Since variant Creutzfeldt-Jakob disease was first identified in 1996, little has been learned about it. Until now, the fatal brain-wasting disease was found only in people who have a certain genetic profile.
But research published this week in The Lancet medical journal reported the infection in a person with a more common genetic makeup and with no symptoms of the illness.
That means more people than previously believed could be incubating the disease, thought to come from eating processed beef products from cattle infected with mad cow disease, or bovine spongiform encephalopathy. It also raises the possibility that some people may get only a mild infection, as opposed to the fatal disease.
Scientists don’t know how many people are infected with the human form of mad cow disease. Projections vary wildly — from just 10 more cases in the future to hundreds of thousands — because so many factors that play into the disease remain a mystery and because there have been so few cases to study.
Experts don’t know how long the incubation period is; whether everybody is equally vulnerable; exactly how the disease spreads and whether it can be easily passed on before symptoms develop. There is no test to diagnose it, no treatment and no cure.
Forecast revisions needed
The latest finding means that forecasts need to be radically revised because they were based on the assumption that the disease only affects people with a particular genetic profile found in about 35 percent of Caucasians, said James Ironside, director of Britain’s national Creutzfeldt-Jakob disease surveillance unit, which did the study.
In new research, an autopsy found the disease in a person whose genetic signature is shared by about 50 percent of Caucasians.
Ironside said, “I think we have to go back and redo all the calculations based on this case.”
So far, 147 people in Britain, and another 10 elsewhere, are known to have contracted the disease. Five are still alive.
The illness occurs when normal proteins found in the brain, known as prions, change shape and prompt adjacent healthy prions to do the same. When enough prions are altered, they deposit a plaque on the brain and surround the mark with spongy holes, killing the victim.
Possible mild case
The latest discovery was made during an autopsy of an elderly person who died of an unrelated cause but who had received a blood transfusion five years earlier from a donor who later died of the human form of mad cow disease.

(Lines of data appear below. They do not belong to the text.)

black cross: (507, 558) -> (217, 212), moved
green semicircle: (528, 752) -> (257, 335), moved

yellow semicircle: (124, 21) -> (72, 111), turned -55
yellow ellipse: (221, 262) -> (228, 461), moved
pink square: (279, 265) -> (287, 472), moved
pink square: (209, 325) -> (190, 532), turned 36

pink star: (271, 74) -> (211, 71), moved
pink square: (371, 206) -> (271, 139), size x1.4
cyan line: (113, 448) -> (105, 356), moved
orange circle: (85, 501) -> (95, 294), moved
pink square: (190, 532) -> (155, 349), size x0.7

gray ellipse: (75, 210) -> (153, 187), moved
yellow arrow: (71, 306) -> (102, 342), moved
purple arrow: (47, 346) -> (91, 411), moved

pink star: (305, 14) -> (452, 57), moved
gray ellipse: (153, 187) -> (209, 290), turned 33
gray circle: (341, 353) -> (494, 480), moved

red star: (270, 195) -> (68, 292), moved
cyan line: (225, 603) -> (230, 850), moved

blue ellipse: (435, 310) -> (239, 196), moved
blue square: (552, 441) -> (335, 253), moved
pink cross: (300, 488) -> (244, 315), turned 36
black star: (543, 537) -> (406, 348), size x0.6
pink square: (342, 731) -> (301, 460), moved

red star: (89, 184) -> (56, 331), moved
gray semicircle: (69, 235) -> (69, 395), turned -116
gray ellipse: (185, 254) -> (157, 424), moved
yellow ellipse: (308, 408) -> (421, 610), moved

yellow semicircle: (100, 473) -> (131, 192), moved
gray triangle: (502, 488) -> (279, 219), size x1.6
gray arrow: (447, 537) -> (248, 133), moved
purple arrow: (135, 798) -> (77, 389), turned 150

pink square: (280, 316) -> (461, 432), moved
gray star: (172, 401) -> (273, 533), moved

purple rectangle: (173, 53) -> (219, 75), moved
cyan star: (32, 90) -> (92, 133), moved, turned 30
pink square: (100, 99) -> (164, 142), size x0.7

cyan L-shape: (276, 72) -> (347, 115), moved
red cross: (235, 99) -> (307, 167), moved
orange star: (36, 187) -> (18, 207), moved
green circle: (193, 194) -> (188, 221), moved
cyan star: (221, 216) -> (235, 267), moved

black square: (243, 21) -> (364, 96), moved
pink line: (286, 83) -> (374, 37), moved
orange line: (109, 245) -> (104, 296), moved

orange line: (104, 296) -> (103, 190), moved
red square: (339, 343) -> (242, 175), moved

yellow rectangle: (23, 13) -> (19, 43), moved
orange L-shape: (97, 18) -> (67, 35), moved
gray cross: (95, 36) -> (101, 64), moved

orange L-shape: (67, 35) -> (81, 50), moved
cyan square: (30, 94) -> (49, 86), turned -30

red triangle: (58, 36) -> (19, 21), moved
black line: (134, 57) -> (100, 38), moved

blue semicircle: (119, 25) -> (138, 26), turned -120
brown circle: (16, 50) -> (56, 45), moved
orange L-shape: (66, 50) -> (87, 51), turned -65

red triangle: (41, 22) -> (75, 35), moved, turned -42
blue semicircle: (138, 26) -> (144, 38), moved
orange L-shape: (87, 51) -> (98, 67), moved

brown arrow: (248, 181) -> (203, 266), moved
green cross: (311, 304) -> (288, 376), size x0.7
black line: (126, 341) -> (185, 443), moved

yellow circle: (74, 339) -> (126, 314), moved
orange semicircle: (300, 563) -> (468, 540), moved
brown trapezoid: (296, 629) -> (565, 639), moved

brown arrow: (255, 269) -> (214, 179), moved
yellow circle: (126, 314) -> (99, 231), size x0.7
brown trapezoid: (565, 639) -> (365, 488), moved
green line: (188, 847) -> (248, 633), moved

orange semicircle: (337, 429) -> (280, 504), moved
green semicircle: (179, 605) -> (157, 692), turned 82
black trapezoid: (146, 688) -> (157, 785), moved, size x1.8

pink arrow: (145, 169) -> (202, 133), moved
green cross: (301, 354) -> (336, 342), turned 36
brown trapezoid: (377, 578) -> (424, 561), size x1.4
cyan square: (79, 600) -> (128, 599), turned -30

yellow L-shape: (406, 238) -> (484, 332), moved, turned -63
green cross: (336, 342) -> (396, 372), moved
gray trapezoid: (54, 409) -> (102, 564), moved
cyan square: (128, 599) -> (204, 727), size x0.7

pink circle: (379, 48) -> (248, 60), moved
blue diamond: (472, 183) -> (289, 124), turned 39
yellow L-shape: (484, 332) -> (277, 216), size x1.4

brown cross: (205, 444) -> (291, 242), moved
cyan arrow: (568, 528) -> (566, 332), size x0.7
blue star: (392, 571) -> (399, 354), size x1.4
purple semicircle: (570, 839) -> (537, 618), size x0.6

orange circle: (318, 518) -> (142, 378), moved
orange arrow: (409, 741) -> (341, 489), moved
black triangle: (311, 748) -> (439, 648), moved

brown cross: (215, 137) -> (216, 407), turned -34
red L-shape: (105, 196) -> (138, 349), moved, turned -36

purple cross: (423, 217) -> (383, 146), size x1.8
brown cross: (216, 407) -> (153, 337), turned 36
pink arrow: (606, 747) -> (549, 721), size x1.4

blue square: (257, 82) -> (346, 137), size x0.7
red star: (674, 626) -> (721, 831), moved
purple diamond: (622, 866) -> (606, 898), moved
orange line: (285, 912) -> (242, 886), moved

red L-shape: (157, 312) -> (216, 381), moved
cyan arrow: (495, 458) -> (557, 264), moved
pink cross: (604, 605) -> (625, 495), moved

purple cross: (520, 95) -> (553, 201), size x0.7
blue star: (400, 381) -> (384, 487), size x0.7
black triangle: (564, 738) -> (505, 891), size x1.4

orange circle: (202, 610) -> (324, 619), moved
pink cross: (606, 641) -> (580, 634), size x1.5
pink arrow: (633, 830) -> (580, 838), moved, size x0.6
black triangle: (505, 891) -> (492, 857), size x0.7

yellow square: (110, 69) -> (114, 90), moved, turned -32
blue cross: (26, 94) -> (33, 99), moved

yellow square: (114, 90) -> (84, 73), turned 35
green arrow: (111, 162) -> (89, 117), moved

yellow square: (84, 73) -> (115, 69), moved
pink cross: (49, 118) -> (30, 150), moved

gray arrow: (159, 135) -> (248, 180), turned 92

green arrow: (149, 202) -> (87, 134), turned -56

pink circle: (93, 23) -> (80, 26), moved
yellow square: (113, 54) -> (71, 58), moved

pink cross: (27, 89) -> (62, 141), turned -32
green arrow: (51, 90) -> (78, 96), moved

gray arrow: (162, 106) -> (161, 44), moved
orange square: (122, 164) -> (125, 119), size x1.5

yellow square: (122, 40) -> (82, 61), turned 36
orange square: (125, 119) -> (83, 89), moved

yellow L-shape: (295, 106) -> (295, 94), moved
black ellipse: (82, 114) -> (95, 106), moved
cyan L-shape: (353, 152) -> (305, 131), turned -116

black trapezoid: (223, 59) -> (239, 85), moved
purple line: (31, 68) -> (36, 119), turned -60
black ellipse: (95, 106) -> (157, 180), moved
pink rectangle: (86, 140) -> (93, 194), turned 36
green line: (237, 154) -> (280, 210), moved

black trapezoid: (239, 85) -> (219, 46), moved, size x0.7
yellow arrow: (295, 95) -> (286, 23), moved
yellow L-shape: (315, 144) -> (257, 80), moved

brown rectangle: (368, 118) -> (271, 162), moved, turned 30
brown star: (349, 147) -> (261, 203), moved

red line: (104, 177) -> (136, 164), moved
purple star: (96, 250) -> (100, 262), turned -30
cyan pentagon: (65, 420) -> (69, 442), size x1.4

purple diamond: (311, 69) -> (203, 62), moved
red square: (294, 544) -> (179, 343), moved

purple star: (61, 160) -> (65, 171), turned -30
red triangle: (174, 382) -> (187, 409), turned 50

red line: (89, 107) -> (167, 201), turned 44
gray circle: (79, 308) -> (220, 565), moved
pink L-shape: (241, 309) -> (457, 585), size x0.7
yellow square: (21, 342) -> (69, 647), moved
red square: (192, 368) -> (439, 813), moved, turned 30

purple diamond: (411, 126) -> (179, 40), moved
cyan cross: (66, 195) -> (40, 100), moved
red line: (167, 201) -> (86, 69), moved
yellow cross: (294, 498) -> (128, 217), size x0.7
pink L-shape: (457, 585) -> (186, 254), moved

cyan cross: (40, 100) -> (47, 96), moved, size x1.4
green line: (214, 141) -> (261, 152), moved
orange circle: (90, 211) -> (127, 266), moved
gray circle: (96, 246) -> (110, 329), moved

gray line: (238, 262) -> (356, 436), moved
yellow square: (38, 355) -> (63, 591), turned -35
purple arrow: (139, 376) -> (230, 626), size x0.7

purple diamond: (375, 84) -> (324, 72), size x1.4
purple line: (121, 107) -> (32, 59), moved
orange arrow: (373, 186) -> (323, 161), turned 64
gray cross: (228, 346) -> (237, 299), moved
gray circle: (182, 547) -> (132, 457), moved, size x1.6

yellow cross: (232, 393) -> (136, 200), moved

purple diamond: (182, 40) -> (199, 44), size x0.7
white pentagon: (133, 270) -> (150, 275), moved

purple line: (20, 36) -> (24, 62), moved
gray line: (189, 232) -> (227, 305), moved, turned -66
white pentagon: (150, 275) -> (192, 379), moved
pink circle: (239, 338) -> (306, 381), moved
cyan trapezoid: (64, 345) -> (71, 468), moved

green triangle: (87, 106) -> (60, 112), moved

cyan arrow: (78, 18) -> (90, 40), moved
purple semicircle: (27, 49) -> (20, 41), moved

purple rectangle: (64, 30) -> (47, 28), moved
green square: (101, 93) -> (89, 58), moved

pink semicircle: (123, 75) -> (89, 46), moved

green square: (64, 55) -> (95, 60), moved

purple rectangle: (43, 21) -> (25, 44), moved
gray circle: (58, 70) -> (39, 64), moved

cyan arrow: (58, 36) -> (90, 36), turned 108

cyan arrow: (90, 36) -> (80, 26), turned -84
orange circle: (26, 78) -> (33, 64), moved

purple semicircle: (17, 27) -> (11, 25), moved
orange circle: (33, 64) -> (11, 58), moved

Strangely, the infection was found only in the spleen, but not in the brain or other places the disease typically turns up. It is unknown whether the disease might eventually have killed this person after a longer incubation period or whether the infection was milder and may have done no harm.
Dr. Kumanan Wilson, a blood safety expert at Toronto General Hospital in Canada, said the finding is a vindication of policies by some countries that have taken steps to protect against what was previously a theoretical risk of spreading the disease through blood transfusions. During the HIV epidemic, the blood supply wasn’t protected until HIV began spreading through transfusions.
“By acting in advance of complete certainty, policy makers have potentially protected against vCJD emerging as a new large-scale blood-borne epidemic,” said Wilson, who was not connected with the study.